SOURCE MATERIAL.
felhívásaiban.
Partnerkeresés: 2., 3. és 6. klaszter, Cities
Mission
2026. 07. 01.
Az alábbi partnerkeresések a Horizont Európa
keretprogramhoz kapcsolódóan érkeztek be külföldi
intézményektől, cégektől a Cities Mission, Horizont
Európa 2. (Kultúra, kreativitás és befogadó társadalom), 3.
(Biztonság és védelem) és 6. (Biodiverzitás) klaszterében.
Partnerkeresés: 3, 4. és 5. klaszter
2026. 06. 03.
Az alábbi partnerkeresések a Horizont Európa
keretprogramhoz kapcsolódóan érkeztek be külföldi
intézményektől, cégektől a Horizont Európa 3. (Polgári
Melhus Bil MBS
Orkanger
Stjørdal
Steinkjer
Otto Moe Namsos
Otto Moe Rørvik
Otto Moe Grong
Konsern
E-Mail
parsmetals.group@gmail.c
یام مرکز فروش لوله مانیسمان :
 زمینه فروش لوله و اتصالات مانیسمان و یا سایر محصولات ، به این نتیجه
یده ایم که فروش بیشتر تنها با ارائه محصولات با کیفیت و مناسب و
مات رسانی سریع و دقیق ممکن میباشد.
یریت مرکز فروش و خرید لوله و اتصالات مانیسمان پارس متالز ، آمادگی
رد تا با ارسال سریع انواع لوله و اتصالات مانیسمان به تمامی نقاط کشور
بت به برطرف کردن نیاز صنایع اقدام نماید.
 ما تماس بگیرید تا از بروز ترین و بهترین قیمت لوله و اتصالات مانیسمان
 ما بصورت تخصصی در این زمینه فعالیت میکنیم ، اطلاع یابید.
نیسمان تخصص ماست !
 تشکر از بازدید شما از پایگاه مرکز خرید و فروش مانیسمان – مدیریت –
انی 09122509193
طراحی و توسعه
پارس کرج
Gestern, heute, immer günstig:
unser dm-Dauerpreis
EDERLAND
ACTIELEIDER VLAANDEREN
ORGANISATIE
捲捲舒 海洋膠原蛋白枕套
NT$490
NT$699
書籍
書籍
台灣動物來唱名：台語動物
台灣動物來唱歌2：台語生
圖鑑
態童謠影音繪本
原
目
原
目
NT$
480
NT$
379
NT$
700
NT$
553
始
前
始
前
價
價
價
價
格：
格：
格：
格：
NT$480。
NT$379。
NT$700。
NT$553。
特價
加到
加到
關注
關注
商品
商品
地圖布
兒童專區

WORK TO COMPLETE.
Please return every line of the material above that includes "زمینه".

ANSWER SPACE.
 زمینه فروش لوله و اتصالات مانیسمان و یا سایر محصولات ، به این نتیجه
 ما بصورت تخصصی در این زمینه فعالیت میکنیم ، اطلاع یابید.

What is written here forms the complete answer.